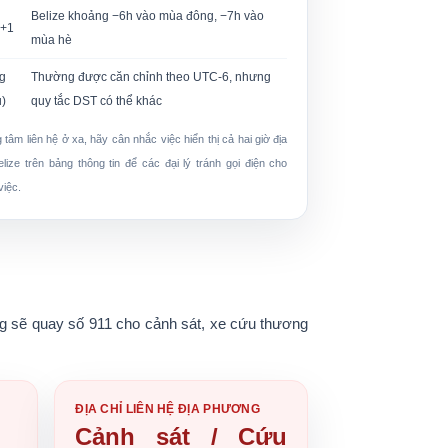
Belize khoảng −6h vào mùa đông, −7h vào
C+1
mùa hè
g
Thường được căn chỉnh theo UTC-6, nhưng
u)
quy tắc DST có thể khác
 tâm liên hệ ở xa, hãy cân nhắc việc hiển thị cả hai
giờ địa
elize
trên bảng thông tin để các đại lý tránh gọi điện cho
việc.
ng sẽ quay số
911
cho cảnh sát, xe cứu thương
ĐỊA CHỈ LIÊN HỆ ĐỊA PHƯƠNG
Cảnh sát / Cứu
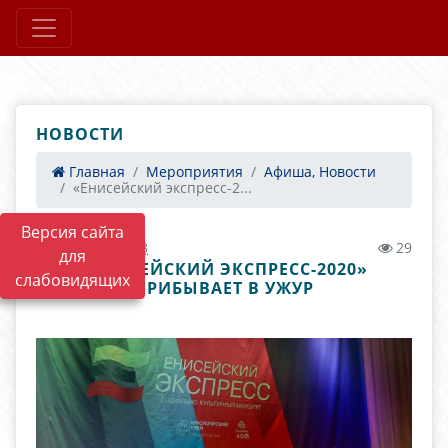
НОВОСТИ
Главная
Мероприятия
Афиша, Новости
«Енисейский экспресс-2...
Версия сайта
02.11.2020 19:58
29
для
«ЕНИСЕЙСКИЙ ЭКСПРЕСС-2020»
слабовидящих
ПРИБЫВАЕТ В УЖУР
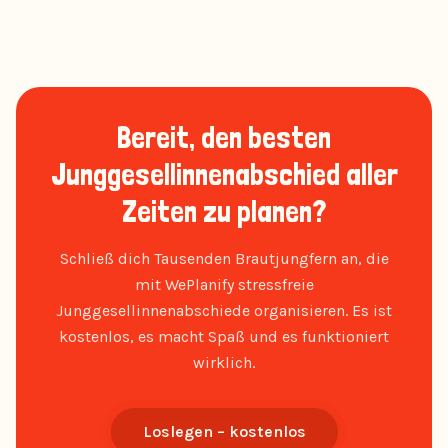
Bereit, den besten
Junggesellinnenabschied aller
Zeiten zu planen?
Schließ dich Tausenden Brautjungfern an, die
mit WePlanify stressfreie
Junggesellinnenabschiede organisieren. Es ist
kostenlos, es macht Spaß und es funktioniert
wirklich.
Loslegen – kostenlos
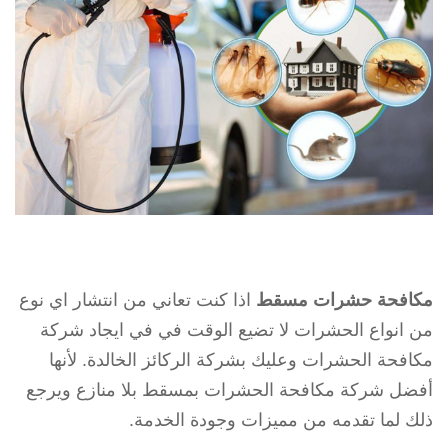
مكافحة حشرات مسقط
اذا كنت تعاني من انتشار اي نوع
من انواع الحشرات لا تضيع الوقت في في ايجاد شركة
مكافحة الحشرات وعليك بشركة الركائز الخالدة. لأنها
أفضل شركة مكافحة الحشرات بمسقط بلا منازع ويرجع
ذلك لما تقدمه من مميزات وجودة الخدمة.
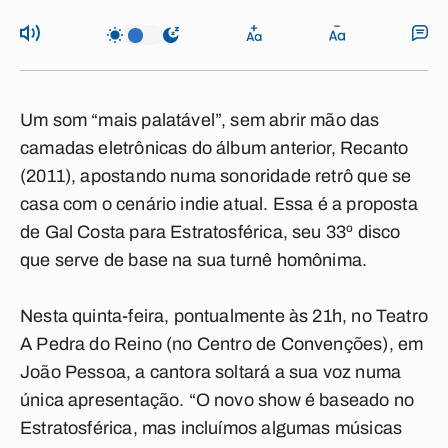
Um som “mais palatável”, sem abrir mão das
camadas eletrônicas do álbum anterior, Recanto
(2011), apostando numa sonoridade retrô que se
casa com o cenário indie atual. Essa é a proposta
de Gal Costa para Estratosférica, seu 33º disco
que serve de base na sua turnê homônima.
Nesta quinta-feira, pontualmente às 21h, no Teatro
A Pedra do Reino (no Centro de Convenções), em
João Pessoa, a cantora soltará a sua voz numa
única apresentação. “O novo show é baseado no
Estratosférica, mas incluímos algumas músicas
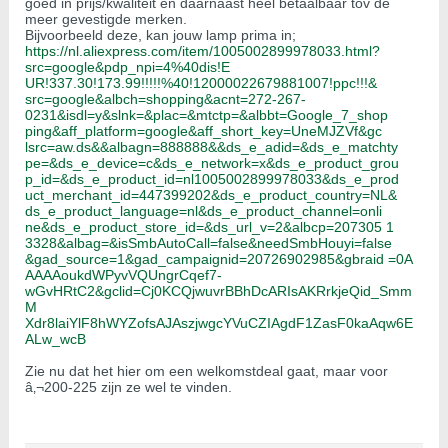
goed in prijs/kwaliteit en daarnaast heel betaalbaar tov de
meer gevestigde merken.
Bijvoorbeeld deze, kan jouw lamp prima in;
https://nl.aliexpress.com/item/1005002899978033.html?
src=google&pdp_npi=4%40dis!E
UR!337.30!173.99!!!!!%40!12000022679881007!ppc!!!&
src=google&albch=shopping&acnt=272-267-
0231&isdl=y&slnk=&plac=&mtctp=&albbt=Google_7_shop
ping&aff_platform=google&aff_short_key=UneMJZVf&gc
lsrc=aw.ds&&albagn=888888&&ds_e_adid=&ds_e_matchty
pe=&ds_e_device=c&ds_e_network=x&ds_e_product_grou
p_id=&ds_e_product_id=nl1005002899978033&ds_e_prod
uct_merchant_id=447399202&ds_e_product_country=NL&
ds_e_product_language=nl&ds_e_product_channel=onli
ne&ds_e_product_store_id=&ds_url_v=2&albcp=207305 1
3328&albag=&isSmbAutoCall=false&needSmbHouyi=false
&gad_source=1&gad_campaignid=20726902985&gbraid =0A
AAAAoukdWPyvVQUngrCqef7-
wGvHRtC2&gclid=Cj0KCQjwuvrBBhDcARIsAKRrkjeQid_Smm
M
Xdr8laiYlF8hWYZofsAJAszjwgcYVuCZIAgdF1ZasF0kaAqw6E
ALw_wcB
Zie nu dat het hier om een welkomstdeal gaat, maar voor
â‚¬200-225 zijn ze wel te vinden.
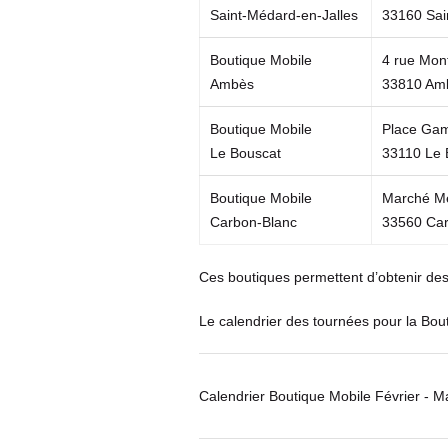
Saint-Médard-en-Jalles
33160 Sai
Boutique Mobile
4 rue Mon
Ambès
33810 Am
Boutique Mobile
Place Gam
Le Bouscat
33110 Le 
Boutique Mobile
Marché M
Carbon-Blanc
33560 Car
Ces boutiques permettent d’obtenir des 
Le calendrier des tournées pour la Bou
Calendrier Boutique Mobile Février - M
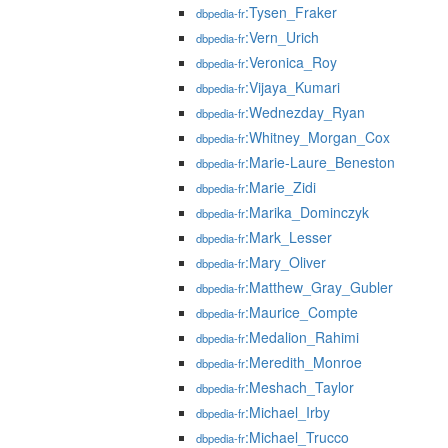
:Tysen_Fraker
dbpedia-fr
:Vern_Urich
dbpedia-fr
:Veronica_Roy
dbpedia-fr
:Vijaya_Kumari
dbpedia-fr
:Wednezday_Ryan
dbpedia-fr
:Whitney_Morgan_Cox
dbpedia-fr
:Marie-Laure_Beneston
dbpedia-fr
:Marie_Zidi
dbpedia-fr
:Marika_Dominczyk
dbpedia-fr
:Mark_Lesser
dbpedia-fr
:Mary_Oliver
dbpedia-fr
:Matthew_Gray_Gubler
dbpedia-fr
:Maurice_Compte
dbpedia-fr
:Medalion_Rahimi
dbpedia-fr
:Meredith_Monroe
dbpedia-fr
:Meshach_Taylor
dbpedia-fr
:Michael_Irby
dbpedia-fr
:Michael_Trucco
dbpedia-fr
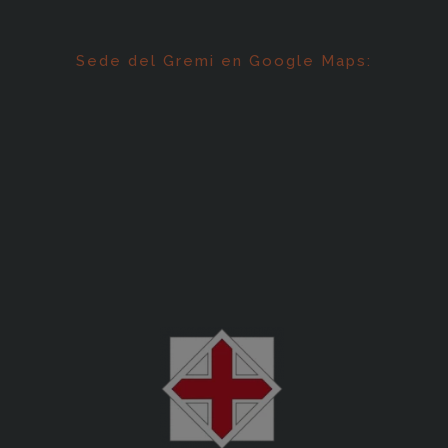
Sede del Gremi en Google Maps:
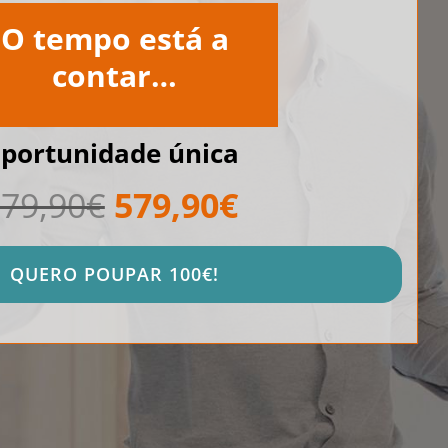
O tempo está a
contar…
portunidade única
79,90€
579,90€
QUERO POUPAR 100€!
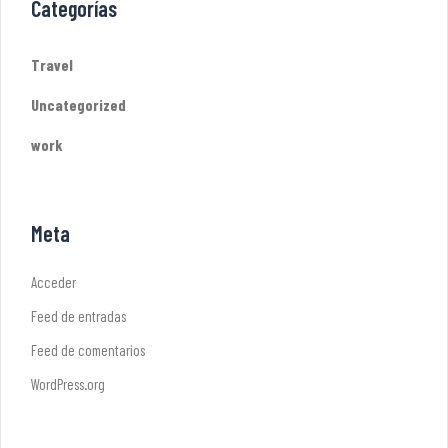
Categorías
Travel
Uncategorized
work
Meta
Acceder
Feed de entradas
Feed de comentarios
WordPress.org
____________________
_Exercise_
The answer must be an exact copy of the entries, with the pictures omitted.

_Solution to this exercise_
Belize khoảng −6h vào mùa đông, −7h vào
C+1
mùa hè
g
Thường được căn chỉnh theo UTC-6, nhưng
u)
quy tắc DST có thể khác
 tâm liên hệ ở xa, hãy cân nhắc việc hiển thị cả hai
giờ địa
elize
trên bảng thông tin để các đại lý tránh gọi điện cho
việc.
ng sẽ quay số
911
cho cảnh sát, xe cứu thương
ĐỊA CHỈ LIÊN HỆ ĐỊA PHƯƠNG
Cảnh sát / Cứu
НОВОСТИ
Главная
Мероприятия
Афиша, Новости
«Енисейский экспресс-2...
Версия сайта
02.11.2020 19:58
29
для
«ЕНИСЕЙСКИЙ ЭКСПРЕСС-2020»
слабовидящих
ПРИБЫВАЕТ В УЖУР
Bereit, den besten
Junggesellinnenabschied aller
Zeiten zu planen?
Schließ dich Tausenden Brautjungfern an, die
mit WePlanify stressfreie
Junggesellinnenabschiede organisieren. Es ist
kostenlos, es macht Spaß und es funktioniert
wirklich.
Loslegen – kostenlos
مكافحة حشرات مسقط
اذا كنت تعاني من انتشار اي نوع
من انواع الحشرات لا تضيع الوقت في في ايجاد شركة
مكافحة الحشرات وعليك بشركة الركائز الخالدة. لأنها
أفضل شركة مكافحة الحشرات بمسقط بلا منازع ويرجع
ذلك لما تقدمه من مميزات وجودة الخدمة.
Um som “mais palatável”, sem abrir mão das
camadas eletrônicas do álbum anterior, Recanto
(2011), apostando numa sonoridade retrô que se
casa com o cenário indie atual. Essa é a proposta
de Gal Costa para Estratosférica, seu 33º disco
que serve de base na sua turnê homônima.
Nesta quinta-feira, pontualmente às 21h, no Teatro
A Pedra do Reino (no Centro de Convenções), em
João Pessoa, a cantora soltará a sua voz numa
única apresentação. “O novo show é baseado no
Estratosférica, mas incluímos algumas músicas
goed in prijs/kwaliteit en daarnaast heel betaalbaar tov de
meer gevestigde merken.
Bijvoorbeeld deze, kan jouw lamp prima in;
https://nl.aliexpress.com/item/1005002899978033.html?
src=google&pdp_npi=4%40dis!E
UR!337.30!173.99!!!!!%40!12000022679881007!ppc!!!&
src=google&albch=shopping&acnt=272-267-
0231&isdl=y&slnk=&plac=&mtctp=&albbt=Google_7_shop
ping&aff_platform=google&aff_short_key=UneMJZVf&gc
lsrc=aw.ds&&albagn=888888&&ds_e_adid=&ds_e_matchty
pe=&ds_e_device=c&ds_e_network=x&ds_e_product_grou
p_id=&ds_e_product_id=nl1005002899978033&ds_e_prod
uct_merchant_id=447399202&ds_e_product_country=NL&
ds_e_product_language=nl&ds_e_product_channel=onli
ne&ds_e_product_store_id=&ds_url_v=2&albcp=207305 1
3328&albag=&isSmbAutoCall=false&needSmbHouyi=false
&gad_source=1&gad_campaignid=20726902985&gbraid =0A
AAAAoukdWPyvVQUngrCqef7-
wGvHRtC2&gclid=Cj0KCQjwuvrBBhDcARIsAKRrkjeQid_Smm
M
Xdr8laiYlF8hWYZofsAJAszjwgcYVuCZIAgdF1ZasF0kaAqw6E
ALw_wcB
Zie nu dat het hier om een welkomstdeal gaat, maar voor
â‚¬200-225 zijn ze wel te vinden.
Saint-Médard-en-Jalles
33160 Sai
Boutique Mobile
4 rue Mon
Ambès
33810 Am
Boutique Mobile
Place Gam
Le Bouscat
33110 Le 
Boutique Mobile
Marché M
Carbon-Blanc
33560 Car
Ces boutiques permettent d’obtenir des 
Le calendrier des tournées pour la Bou
Calendrier Boutique Mobile Février - M
:Tysen_Fraker
dbpedia-fr
:Vern_Urich
dbpedia-fr
:Veronica_Roy
dbpedia-fr
:Vijaya_Kumari
dbpedia-fr
:Wednezday_Ryan
dbpedia-fr
:Whitney_Morgan_Cox
dbpedia-fr
:Marie-Laure_Beneston
dbpedia-fr
:Marie_Zidi
dbpedia-fr
:Marika_Dominczyk
dbpedia-fr
:Mark_Lesser
dbpedia-fr
:Mary_Oliver
dbpedia-fr
:Matthew_Gray_Gubler
dbpedia-fr
:Maurice_Compte
dbpedia-fr
:Medalion_Rahimi
dbpedia-fr
:Meredith_Monroe
dbpedia-fr
:Meshach_Taylor
dbpedia-fr
:Michael_Irby
dbpedia-fr
:Michael_Trucco
dbpedia-fr
Sede del Gremi en Google Maps:
O tempo está a
contar…
portunidade única
79,90€
579,90€
QUERO POUPAR 100€!
Categorías
Travel
Uncategorized
work
Meta
Acceder
Feed de entradas
Feed de comentarios
WordPress.org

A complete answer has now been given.